*Brief:* For this exercise, set down all the records exactly as given.

*Material for this exercise:*
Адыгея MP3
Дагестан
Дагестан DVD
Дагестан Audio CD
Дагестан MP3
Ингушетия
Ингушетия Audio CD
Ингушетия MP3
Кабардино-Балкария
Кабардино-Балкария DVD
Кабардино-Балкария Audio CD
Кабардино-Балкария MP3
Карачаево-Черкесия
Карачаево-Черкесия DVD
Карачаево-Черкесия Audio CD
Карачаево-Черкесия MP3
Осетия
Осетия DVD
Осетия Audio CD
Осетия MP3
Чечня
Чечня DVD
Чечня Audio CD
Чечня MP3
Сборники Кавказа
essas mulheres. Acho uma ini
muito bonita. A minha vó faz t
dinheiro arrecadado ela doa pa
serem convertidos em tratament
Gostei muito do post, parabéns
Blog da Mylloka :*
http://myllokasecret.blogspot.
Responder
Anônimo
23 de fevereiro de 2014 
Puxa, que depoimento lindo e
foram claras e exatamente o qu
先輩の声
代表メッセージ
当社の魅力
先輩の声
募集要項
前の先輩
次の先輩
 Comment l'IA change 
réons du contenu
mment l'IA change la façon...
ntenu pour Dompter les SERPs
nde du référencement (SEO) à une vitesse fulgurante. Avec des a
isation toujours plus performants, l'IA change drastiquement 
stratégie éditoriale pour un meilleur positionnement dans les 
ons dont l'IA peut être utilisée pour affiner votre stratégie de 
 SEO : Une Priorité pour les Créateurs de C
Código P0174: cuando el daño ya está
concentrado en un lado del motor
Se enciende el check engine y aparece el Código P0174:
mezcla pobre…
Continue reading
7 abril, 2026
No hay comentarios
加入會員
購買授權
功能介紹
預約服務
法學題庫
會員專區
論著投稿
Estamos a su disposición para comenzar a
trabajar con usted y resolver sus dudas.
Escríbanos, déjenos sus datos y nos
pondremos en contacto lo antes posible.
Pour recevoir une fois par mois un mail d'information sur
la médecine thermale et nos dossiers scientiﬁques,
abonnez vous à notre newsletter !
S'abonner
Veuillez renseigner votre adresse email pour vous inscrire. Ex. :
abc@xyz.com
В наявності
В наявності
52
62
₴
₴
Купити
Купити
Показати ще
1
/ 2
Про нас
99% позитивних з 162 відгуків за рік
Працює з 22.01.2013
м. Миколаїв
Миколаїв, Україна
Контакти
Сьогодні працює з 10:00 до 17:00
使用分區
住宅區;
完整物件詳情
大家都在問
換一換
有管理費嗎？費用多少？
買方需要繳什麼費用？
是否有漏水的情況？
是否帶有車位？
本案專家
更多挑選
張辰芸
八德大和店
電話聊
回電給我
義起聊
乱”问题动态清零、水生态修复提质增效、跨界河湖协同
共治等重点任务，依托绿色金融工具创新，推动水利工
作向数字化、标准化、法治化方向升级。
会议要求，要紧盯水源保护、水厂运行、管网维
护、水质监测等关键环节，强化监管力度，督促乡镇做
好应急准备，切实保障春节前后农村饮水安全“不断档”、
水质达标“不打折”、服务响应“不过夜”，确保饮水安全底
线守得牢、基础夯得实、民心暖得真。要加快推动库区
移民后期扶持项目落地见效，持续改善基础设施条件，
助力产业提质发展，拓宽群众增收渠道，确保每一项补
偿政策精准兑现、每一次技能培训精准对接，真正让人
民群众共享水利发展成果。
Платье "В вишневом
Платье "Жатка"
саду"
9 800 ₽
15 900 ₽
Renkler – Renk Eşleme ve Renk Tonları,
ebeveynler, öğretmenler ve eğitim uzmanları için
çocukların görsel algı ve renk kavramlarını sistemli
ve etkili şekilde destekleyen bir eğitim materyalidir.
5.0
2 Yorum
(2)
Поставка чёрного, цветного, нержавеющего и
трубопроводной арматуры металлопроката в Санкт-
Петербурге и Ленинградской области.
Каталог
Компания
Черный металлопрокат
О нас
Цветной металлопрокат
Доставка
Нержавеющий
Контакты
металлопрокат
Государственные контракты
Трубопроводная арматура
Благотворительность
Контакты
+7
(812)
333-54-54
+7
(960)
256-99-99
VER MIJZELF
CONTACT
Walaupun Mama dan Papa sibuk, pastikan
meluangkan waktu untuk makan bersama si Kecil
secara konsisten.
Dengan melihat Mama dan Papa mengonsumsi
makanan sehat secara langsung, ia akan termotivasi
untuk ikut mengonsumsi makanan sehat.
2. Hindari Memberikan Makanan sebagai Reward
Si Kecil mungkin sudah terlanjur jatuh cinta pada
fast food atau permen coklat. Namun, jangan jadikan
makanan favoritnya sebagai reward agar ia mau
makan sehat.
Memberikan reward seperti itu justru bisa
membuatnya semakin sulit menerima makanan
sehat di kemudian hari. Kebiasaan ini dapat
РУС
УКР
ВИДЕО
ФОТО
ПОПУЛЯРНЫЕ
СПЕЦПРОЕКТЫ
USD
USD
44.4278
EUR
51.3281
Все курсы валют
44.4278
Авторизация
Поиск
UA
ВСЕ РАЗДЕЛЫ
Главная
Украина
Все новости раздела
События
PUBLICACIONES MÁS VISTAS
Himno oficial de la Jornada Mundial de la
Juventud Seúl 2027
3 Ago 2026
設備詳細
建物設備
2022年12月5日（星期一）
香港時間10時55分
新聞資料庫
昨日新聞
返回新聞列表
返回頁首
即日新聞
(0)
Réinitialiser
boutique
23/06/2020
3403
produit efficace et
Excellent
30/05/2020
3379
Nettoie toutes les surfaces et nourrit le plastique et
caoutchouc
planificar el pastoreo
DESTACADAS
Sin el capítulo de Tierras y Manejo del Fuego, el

*Solved exercise:*
Адыгея MP3
Дагестан
Дагестан DVD
Дагестан Audio CD
Дагестан MP3
Ингушетия
Ингушетия Audio CD
Ингушетия MP3
Кабардино-Балкария
Кабардино-Балкария DVD
Кабардино-Балкария Audio CD
Кабардино-Балкария MP3
Карачаево-Черкесия
Карачаево-Черкесия DVD
Карачаево-Черкесия Audio CD
Карачаево-Черкесия MP3
Осетия
Осетия DVD
Осетия Audio CD
Осетия MP3
Чечня
Чечня DVD
Чечня Audio CD
Чечня MP3
Сборники Кавказа
essas mulheres. Acho uma ini
muito bonita. A minha vó faz t
dinheiro arrecadado ela doa pa
serem convertidos em tratament
Gostei muito do post, parabéns
Blog da Mylloka :*
http://myllokasecret.blogspot.
Responder
Anônimo
23 de fevereiro de 2014 
Puxa, que depoimento lindo e
foram claras e exatamente o qu
先輩の声
代表メッセージ
当社の魅力
先輩の声
募集要項
前の先輩
次の先輩
 Comment l'IA change 
réons du contenu
mment l'IA change la façon...
ntenu pour Dompter les SERPs
nde du référencement (SEO) à une vitesse fulgurante. Avec des a
isation toujours plus performants, l'IA change drastiquement 
stratégie éditoriale pour un meilleur positionnement dans les 
ons dont l'IA peut être utilisée pour affiner votre stratégie de 
 SEO : Une Priorité pour les Créateurs de C
Código P0174: cuando el daño ya está
concentrado en un lado del motor
Se enciende el check engine y aparece el Código P0174:
mezcla pobre…
Continue reading
7 abril, 2026
No hay comentarios
加入會員
購買授權
功能介紹
預約服務
法學題庫
會員專區
論著投稿
Estamos a su disposición para comenzar a
trabajar con usted y resolver sus dudas.
Escríbanos, déjenos sus datos y nos
pondremos en contacto lo antes posible.
Pour recevoir une fois par mois un mail d'information sur
la médecine thermale et nos dossiers scientiﬁques,
abonnez vous à notre newsletter !
S'abonner
Veuillez renseigner votre adresse email pour vous inscrire. Ex. :
abc@xyz.com
В наявності
В наявності
52
62
₴
₴
Купити
Купити
Показати ще
1
/ 2
Про нас
99% позитивних з 162 відгуків за рік
Працює з 22.01.2013
м. Миколаїв
Миколаїв, Україна
Контакти
Сьогодні працює з 10:00 до 17:00
使用分區
住宅區;
完整物件詳情
大家都在問
換一換
有管理費嗎？費用多少？
買方需要繳什麼費用？
是否有漏水的情況？
是否帶有車位？
本案專家
更多挑選
張辰芸
八德大和店
電話聊
回電給我
義起聊
乱”问题动态清零、水生态修复提质增效、跨界河湖协同
共治等重点任务，依托绿色金融工具创新，推动水利工
作向数字化、标准化、法治化方向升级。
会议要求，要紧盯水源保护、水厂运行、管网维
护、水质监测等关键环节，强化监管力度，督促乡镇做
好应急准备，切实保障春节前后农村饮水安全“不断档”、
水质达标“不打折”、服务响应“不过夜”，确保饮水安全底
线守得牢、基础夯得实、民心暖得真。要加快推动库区
移民后期扶持项目落地见效，持续改善基础设施条件，
助力产业提质发展，拓宽群众增收渠道，确保每一项补
偿政策精准兑现、每一次技能培训精准对接，真正让人
民群众共享水利发展成果。
Платье "В вишневом
Платье "Жатка"
саду"
9 800 ₽
15 900 ₽
Renkler – Renk Eşleme ve Renk Tonları,
ebeveynler, öğretmenler ve eğitim uzmanları için
çocukların görsel algı ve renk kavramlarını sistemli
ve etkili şekilde destekleyen bir eğitim materyalidir.
5.0
2 Yorum
(2)
Поставка чёрного, цветного, нержавеющего и
трубопроводной арматуры металлопроката в Санкт-
Петербурге и Ленинградской области.
Каталог
Компания
Черный металлопрокат
О нас
Цветной металлопрокат
Доставка
Нержавеющий
Контакты
металлопрокат
Государственные контракты
Трубопроводная арматура
Благотворительность
Контакты
+7
(812)
333-54-54
+7
(960)
256-99-99
VER MIJZELF
CONTACT
Walaupun Mama dan Papa sibuk, pastikan
meluangkan waktu untuk makan bersama si Kecil
secara konsisten.
Dengan melihat Mama dan Papa mengonsumsi
makanan sehat secara langsung, ia akan termotivasi
untuk ikut mengonsumsi makanan sehat.
2. Hindari Memberikan Makanan sebagai Reward
Si Kecil mungkin sudah terlanjur jatuh cinta pada
fast food atau permen coklat. Namun, jangan jadikan
makanan favoritnya sebagai reward agar ia mau
makan sehat.
Memberikan reward seperti itu justru bisa
membuatnya semakin sulit menerima makanan
sehat di kemudian hari. Kebiasaan ini dapat
РУС
УКР
ВИДЕО
ФОТО
ПОПУЛЯРНЫЕ
СПЕЦПРОЕКТЫ
USD
USD
44.4278
EUR
51.3281
Все курсы валют
44.4278
Авторизация
Поиск
UA
ВСЕ РАЗДЕЛЫ
Главная
Украина
Все новости раздела
События
PUBLICACIONES MÁS VISTAS
Himno oficial de la Jornada Mundial de la
Juventud Seúl 2027
3 Ago 2026
設備詳細
建物設備
2022年12月5日（星期一）
香港時間10時55分
新聞資料庫
昨日新聞
返回新聞列表
返回頁首
即日新聞
(0)
Réinitialiser
boutique
23/06/2020
3403
produit efficace et
Excellent
30/05/2020
3379
Nettoie toutes les surfaces et nourrit le plastique et
caoutchouc
planificar el pastoreo
DESTACADAS
Sin el capítulo de Tierras y Manejo del Fuego, el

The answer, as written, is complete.